See on next post for server PSU.

----------


## jaguarking11

Server Grade PSU (DPS-1300BB)
IBM.JPG

MOD
DPS-1300-Mod.jpg

Pins123.jpg

Pros
- Very inexpensive used (Found some for $10 shipped in the US)
- Huge amperage, 50+Amps is not unheard of.
- Very robust
- Low ripple, high quality
- Built to standards that far exceed what we may subject them to. 
- No need for 5v load, as 5v is only a signal voltage generaly in the 2amp or below range.
Cons
- Generally Noisy (Unless you modify them)
- Hard to hack for 3d printing
- Power hog

I personally went with the server grade PSU. I can sacrifice some energy for the sake of a stable build with room to grow.

----------


## Mjolinor

PS3 PSUs are good for all sorts and cost less than £5 on ebay and elsewhere. No idea what Repraps need as I know nowt about them but it's worth checking I know that the 5 volt rail is over 30 amps so that will do most things.

----------


## jaguarking11

5v Rail is nearly useless on reprap based printers. Some run as high as 24v, 5v rail is unused in most DIY ramps based printers.

----------


## Mjolinor

> 5v Rail is nearly useless on reprap based printers. Some run as high as 24v, 5v rail is unused in most DIY ramps based printers.


Why?

I use only 5 volt on my CNC machine because PS3 supplies are so cheap and small. I don;t see why you couldn't run repraps on 5 volt, my steppers are all at least nema 24, and I thought repraps used nema 17 generally but like I say, I've never really looked at them.

----------


## jaguarking11

They are nema 17's. However what you don't have on your cnc is a hot end or a heated bed. Which both use normally 12v modules to keep the cables at a reasonable level. It also stands to reason the same amount of work done at 12V @ 10amps you need 24AMPS from a 5V psu while increasing the cable size dramatically. Lets say the heated bed needs 100W to operate, at 5V it needs 20AMPS, while all fine and dandy, however the cable size becomes a larger issue, now you need a 5 Gauge cable, vs at 12v you need a much thinner 12 gauge cable. Assuming 1M length. ~3feet 

Your argument may be so what? Let me tell you that most of these printers need at least one cable that is constantly flexing while being moved, and it add load to the machine if your moving battery jumper cable sized wires. That's 5mm cable vs a 16mm cable..... I am generalizing here as there are other factors in cable sizing, however higher voltage is a nice thing in these things, also most of the accessorizes are designed to run on 12v. 

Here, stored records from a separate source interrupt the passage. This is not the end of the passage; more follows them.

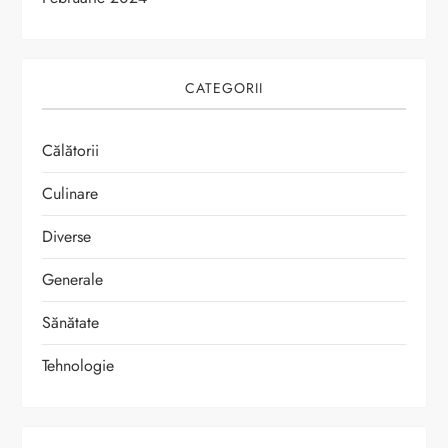
CATEGORII
Călătorii
Culinare
Diverse
Generale
Sănătate
Tehnologie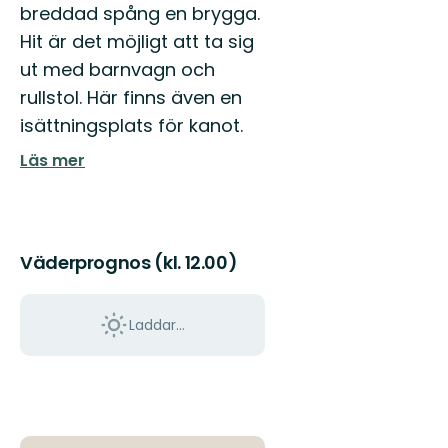
breddad spång en brygga.
Hit är det möjligt att ta sig
ut med barnvagn och
rullstol. Här finns även en
isättningsplats för kanot.
Läs mer
Väderprognos (kl. 12.00)
Laddar...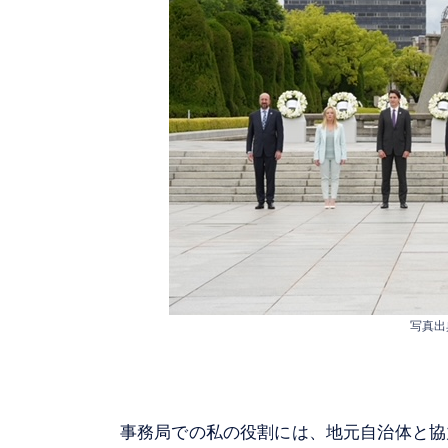
写真出
事務局での私の役割には、地元自治体と協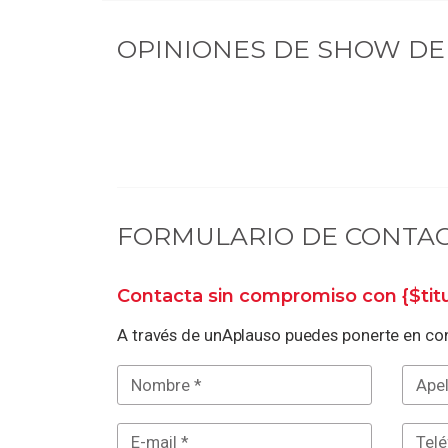
OPINIONES DE
SHOW DE 
FORMULARIO DE CONTA
Contacta sin compromiso con
{$ti
A través de unAplauso puedes ponerte en con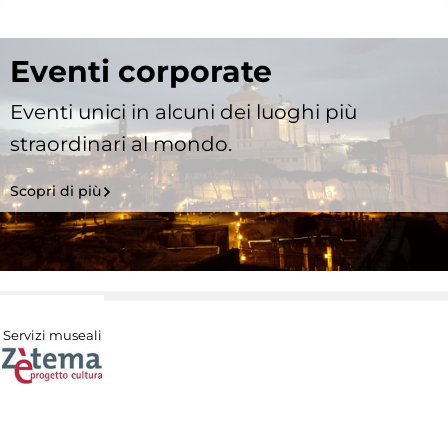
Eventi corporate
Eventi unici in alcuni dei luoghi più
straordinari al mondo.
Scopri di più
Servizi museali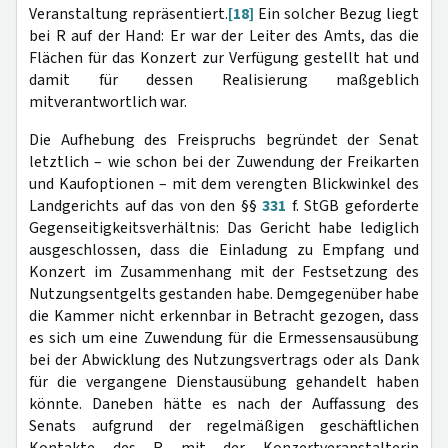
Veranstaltung repräsentiert.
[18]
Ein solcher Bezug liegt
bei R auf der Hand: Er war der Leiter des Amts, das die
Flächen für das Konzert zur Verfügung gestellt hat und
damit für dessen Realisierung maßgeblich
mitverantwortlich war.
Die Aufhebung des Freispruchs begründet der Senat
letztlich – wie schon bei der Zuwendung der Freikarten
und Kaufoptionen – mit dem verengten Blickwinkel des
Landgerichts auf das von den §§
331
f. StGB geforderte
Gegenseitigkeitsverhältnis: Das Gericht habe lediglich
ausgeschlossen, dass die Einladung zu Empfang und
Konzert im Zusammenhang mit der Festsetzung des
Nutzungsentgelts gestanden habe. Demgegenüber habe
die Kammer nicht erkennbar in Betracht gezogen, dass
es sich um eine Zuwendung für die Ermessensausübung
bei der Abwicklung des Nutzungsvertrags oder als Dank
für die vergangene Dienstausübung gehandelt haben
könnte. Daneben hätte es nach der Auffassung des
Senats aufgrund der regelmäßigen geschäftlichen
Kontakte des R mit der Konzertveranstalterin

I Put this together as no one in the community bothers talking about power requirements, yes I went overboard on my power domain, and yes it may cost a bit more than the ps3 power brick. The fact of the matter is that I got my server spec psu for absolutely nill, and my needs were for 12V power.

----------


## nka

I have a China PSU 12V 5A (No heat bed... for now). If it's not working right, I have many old server PSU I can use (from my old hardware) or even PC PSU (I use an Modded ATX for my lab).

Like on PC, people seems to cheap on the power... this is were everything start. Power blown, every electronic come with it !

----------


## jaguarking11

NKA;

A cheap psu can cause weird issues as well. I wish you luck. Clean reliable power is very important. For ramps they recommend minimum of 6A if I'm not mistaken though, that is with no heat bed. Be careful of the load the resistor in the hot end can draw. I would measure it first.

----------


## Mjolinor

Wow, I didn't realise they used 12 volt for the head heater, why does it not use mains (230 in my case) or 110. I can see no advantage for using such a  low voltage for the head heaters at all.

----------


## nka

I'll may move directy to my server ATX if I have the space for it.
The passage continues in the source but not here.